While KYC adds another layer of protection, there’s no getting around the fact that it also adds more spinning plates for compliance teams to balance. More data also comes with the need for greater processing power, speed, security, and analysis.
These are some important considerations when implementing KYT:
With the sheer amount of data and information it takes to manage in a built-out KYT program, automation is the only reasonable solution. As with any AML process improvement, the cost of building a new KYT framework can vary. Options for improving data collection, analysis, and risk assessment include upgrading or patching in-house systems, installing third-party software, or outsourcing everything to an all-encompassing third-party.
Reducing the amount of repetitive manual tasks is ultimately a cost-saving strategy, as companies can retrain staff for more high-level and interpersonal-intensive work such as escalations and investigations. So the initial investment in a new system can still lead to cost savings over time.

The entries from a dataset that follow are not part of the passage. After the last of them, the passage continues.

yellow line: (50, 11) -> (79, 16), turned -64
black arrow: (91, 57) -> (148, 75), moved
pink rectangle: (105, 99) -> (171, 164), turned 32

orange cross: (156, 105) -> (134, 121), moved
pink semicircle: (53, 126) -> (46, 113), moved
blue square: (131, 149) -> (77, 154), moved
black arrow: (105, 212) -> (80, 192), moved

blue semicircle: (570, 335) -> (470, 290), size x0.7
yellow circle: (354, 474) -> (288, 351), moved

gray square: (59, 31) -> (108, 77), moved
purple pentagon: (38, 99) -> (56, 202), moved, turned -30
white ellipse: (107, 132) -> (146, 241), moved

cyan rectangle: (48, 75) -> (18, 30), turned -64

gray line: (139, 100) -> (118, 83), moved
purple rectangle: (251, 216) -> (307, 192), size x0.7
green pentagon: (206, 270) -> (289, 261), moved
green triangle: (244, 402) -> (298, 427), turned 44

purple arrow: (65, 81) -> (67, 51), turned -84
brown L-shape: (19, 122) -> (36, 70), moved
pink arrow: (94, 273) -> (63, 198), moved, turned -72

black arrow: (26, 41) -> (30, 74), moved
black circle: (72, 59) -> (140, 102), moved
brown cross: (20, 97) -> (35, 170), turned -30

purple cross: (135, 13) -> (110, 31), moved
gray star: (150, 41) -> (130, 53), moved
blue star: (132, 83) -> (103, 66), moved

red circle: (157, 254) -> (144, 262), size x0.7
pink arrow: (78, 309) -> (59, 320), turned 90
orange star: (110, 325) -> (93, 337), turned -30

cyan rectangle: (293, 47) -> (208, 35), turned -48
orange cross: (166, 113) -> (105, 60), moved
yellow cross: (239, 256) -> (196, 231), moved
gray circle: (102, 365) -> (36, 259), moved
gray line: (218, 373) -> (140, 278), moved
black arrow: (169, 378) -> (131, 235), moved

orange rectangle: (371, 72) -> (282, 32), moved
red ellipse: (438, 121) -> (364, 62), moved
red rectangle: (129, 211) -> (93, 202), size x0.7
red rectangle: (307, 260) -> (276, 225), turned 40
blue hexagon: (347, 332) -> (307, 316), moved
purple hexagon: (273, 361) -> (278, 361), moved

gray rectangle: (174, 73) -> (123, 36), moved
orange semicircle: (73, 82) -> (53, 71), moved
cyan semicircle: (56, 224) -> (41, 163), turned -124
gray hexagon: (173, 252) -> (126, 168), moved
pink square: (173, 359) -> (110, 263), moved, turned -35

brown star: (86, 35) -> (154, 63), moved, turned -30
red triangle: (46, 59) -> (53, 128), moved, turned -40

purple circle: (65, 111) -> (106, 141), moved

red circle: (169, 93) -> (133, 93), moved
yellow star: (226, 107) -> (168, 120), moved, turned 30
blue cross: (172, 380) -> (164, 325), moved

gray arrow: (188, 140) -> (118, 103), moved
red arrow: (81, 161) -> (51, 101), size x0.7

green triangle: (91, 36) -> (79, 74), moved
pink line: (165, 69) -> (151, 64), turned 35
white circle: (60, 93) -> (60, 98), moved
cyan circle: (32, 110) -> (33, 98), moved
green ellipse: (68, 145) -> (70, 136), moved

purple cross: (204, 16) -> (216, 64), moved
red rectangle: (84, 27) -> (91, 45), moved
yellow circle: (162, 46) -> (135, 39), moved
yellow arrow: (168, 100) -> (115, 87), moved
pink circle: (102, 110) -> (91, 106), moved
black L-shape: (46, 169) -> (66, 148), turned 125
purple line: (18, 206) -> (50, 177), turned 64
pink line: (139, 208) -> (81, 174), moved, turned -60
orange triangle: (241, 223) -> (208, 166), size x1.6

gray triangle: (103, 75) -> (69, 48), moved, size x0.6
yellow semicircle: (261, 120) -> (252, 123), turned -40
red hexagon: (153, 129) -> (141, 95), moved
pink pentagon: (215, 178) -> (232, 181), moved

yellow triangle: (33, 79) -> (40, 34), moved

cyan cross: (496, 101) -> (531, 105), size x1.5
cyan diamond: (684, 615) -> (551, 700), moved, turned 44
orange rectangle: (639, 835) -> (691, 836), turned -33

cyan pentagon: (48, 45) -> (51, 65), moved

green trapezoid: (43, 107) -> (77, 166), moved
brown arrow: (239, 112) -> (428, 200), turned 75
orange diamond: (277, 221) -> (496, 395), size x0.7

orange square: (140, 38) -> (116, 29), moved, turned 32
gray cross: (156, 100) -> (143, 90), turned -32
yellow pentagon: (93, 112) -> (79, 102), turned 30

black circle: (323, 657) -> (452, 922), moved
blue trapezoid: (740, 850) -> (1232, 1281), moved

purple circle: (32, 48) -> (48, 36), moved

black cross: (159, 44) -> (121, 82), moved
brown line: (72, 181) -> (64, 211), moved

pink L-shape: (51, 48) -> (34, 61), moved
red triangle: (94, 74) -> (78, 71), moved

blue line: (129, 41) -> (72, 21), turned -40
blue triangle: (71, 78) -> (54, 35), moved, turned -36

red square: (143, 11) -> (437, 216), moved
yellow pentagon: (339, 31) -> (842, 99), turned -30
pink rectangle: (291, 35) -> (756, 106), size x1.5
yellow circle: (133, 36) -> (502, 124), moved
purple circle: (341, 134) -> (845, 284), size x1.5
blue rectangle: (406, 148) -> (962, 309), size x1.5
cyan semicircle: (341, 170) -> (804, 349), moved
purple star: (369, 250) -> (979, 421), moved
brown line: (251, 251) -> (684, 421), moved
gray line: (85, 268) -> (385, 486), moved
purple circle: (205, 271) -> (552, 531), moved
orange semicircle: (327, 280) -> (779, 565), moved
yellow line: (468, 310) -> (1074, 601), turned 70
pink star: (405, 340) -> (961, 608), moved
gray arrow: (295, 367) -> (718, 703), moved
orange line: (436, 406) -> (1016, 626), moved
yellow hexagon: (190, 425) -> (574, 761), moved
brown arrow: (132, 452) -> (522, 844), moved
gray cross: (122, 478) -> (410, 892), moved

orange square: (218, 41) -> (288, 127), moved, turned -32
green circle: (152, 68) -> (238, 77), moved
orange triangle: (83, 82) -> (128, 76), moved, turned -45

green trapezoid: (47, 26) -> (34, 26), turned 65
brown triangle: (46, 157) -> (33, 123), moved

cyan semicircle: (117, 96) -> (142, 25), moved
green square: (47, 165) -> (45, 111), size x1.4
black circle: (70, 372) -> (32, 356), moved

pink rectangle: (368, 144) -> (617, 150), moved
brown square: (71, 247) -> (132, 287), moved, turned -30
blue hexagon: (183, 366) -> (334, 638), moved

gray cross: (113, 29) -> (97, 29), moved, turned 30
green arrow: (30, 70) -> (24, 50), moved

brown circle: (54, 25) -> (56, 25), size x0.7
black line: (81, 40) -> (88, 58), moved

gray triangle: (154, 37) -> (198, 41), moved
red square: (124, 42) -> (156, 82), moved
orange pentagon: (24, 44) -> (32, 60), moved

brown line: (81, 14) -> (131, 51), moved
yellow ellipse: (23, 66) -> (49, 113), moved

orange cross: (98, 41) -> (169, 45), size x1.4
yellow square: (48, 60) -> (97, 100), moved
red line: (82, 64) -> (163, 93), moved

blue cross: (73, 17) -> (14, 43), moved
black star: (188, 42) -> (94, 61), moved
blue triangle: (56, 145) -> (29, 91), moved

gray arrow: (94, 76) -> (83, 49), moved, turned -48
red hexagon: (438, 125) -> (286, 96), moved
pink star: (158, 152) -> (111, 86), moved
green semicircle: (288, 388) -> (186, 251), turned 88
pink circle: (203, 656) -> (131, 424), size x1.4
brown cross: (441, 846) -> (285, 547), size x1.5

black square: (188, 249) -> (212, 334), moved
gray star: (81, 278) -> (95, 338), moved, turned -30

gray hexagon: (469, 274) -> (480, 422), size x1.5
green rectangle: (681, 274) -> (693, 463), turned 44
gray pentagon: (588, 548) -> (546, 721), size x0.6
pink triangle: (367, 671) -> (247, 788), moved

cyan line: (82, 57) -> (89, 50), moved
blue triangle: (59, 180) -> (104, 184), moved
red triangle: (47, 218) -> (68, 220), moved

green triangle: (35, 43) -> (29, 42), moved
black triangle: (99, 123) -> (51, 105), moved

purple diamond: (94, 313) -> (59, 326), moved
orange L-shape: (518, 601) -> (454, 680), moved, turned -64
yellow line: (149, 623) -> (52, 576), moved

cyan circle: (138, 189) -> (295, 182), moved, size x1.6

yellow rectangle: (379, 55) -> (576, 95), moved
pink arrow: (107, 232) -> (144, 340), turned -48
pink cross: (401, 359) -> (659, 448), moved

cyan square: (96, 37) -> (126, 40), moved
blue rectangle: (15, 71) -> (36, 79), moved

High data fidelity is essential for KYT. Institutions can pave the way by ensuring their KYT program integrates with all their other data warehouses, investing in reliable data management and warehousing systems, and hiring and/or training staff appropriately (especially around data security and privacy rules). Legacy systems should also be readied. Where feasible and secure to do so, certain companies might even consider data-sharing agreements with other institutions.
If transaction monitoring is being handled correctly and sensibly, a high percentage of the flagged suspicious activities should be false positives. Though time-consuming and frustrating, this is virtually the only guarantee that the proverbial net is large enough to catch any bad actors. Best practices for weeding through false positives efficiently and accurately includes fully staffing to avoid bottlenecks and refining the escalation and investigation processes to reduce delays in the event that true matches are identified.
Using Persona for KYT
KYT is a hotspot on the proverbial AML heat map, and companies should consider their unique needs, rather than trends, when investing in a systemic program improvement.
A best-in-class solution is one that monitors all of the activities your users initiate on your platform. This includes transactions and other high-risk actions, such as when a user changes their contact information, payment details, or linked accounts. Persona’s platform enables teams to easily bring this information into one platform where you can set rules specific to your business to flag any suspicious anomalies.
The more information you’re able to gather, and the faster you can do so, the stronger your case will be in the event that suspicious activity is detected and confirmed.
In addition to helping businesses build compliant AML programs, when potential suspicious activity occurs, Persona streamlines the manual review process, leveraging automation to scale without sacrificing quality or compliance. With Persona, businesses like Branch can consolidate data and customize case views with ease while simultaneously protecting sensitive information.